Within CAPS, you define what is called a correlation key, which is made up of the aliases described above. Then you define a correlation set based off of the correlation key. I'm not really sure why the extra step of creating a correlation key, but that is the mechanics involved. As shown below, this correlation key/correlation set is defined on the properties sheet of the business process.


In this example, the correlation key is made up of a single alias, the message correlation ID. In reality, the alias can be made up of one or more message parts that exist in the business process.


Once defined, the correlation set needs to be applied to activities within the business process. One activity should initialize the correlation set, while another process should use the correlation set.


The difference being the value for the "Initialize Set" field. Also, depending on the type of activity for which you are using correlation sets, you may get the following dialog:


On this dialog, you need to select where the application of the correlation set should take place, at the input of this activity, the output, or both. I'm not really sure what it means to use "both", but I hope to experiment with this sometime in the future.

In order to have the business process use the correlations, there must be a receive activity somewhere in the midst of the business where we are waiting for a message. So in the typical example above, we may be waiting for the invoice to arrive on a message queue somewhere after the PO has arrived in our business process.

So here is how the process works, using a simple business process shown below:

A PO comes in via JMS (PO number 123). The business process is instantiated. This receive activity is configured to initialize a correlation set as shown previously.

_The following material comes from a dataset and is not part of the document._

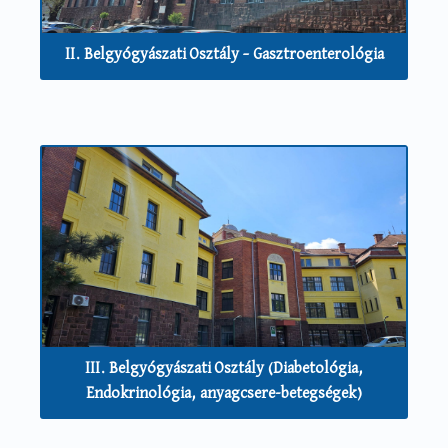
II. Belgyógyászati Osztály – Gasztroenterológia
III. Belgyógyászati Osztály (Diabetológia,
Endokrinológia, anyagcsere-betegségek)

Execution of the various activities and business rules will continue until the next receive activity is encountered (JMS.receive Invoice). At this point the business process is persisted using the identifier specified in the correlation set. In our example this would be the correlation message header property of the inbound JMS message (123). At some future time, an invoice shows up on the appropriate message queue for PO 123. This invoice has the correlation Id of the JMS message header set to the purchase order, so the BPEL engine looks for a business process instance with a correlation identifier which includes the name of the correlation set (corrSetCorrelationID) and a value of 123. If this is found, the business process instance is retrieved (with its state intact) and the process continues to completion.

This is a real simple example which uses the JMS message header as the correlation set alias. This requires the applications creating the messages to populate this field prior to sending the message. A more elegant solution is to use actual message values to correlate on, but the goal of this post was to introduce the basics of correlation.

You can find tutorials that show how easy this is to do on many of the SOA product suites. Tutorials are great, but they hardly translate to real world problems. Here is where my real world "challenge" came into play. The CAPS tutorials that I found really didn't explain the entire correlation configuration and mechanics. In my next post, I'll discuss the challenges I encountered applying correlation to my business process (described here) and the final implementation. Although this will present correlation relative to CAPS, I believe this will translate well into other product implementations of correlation.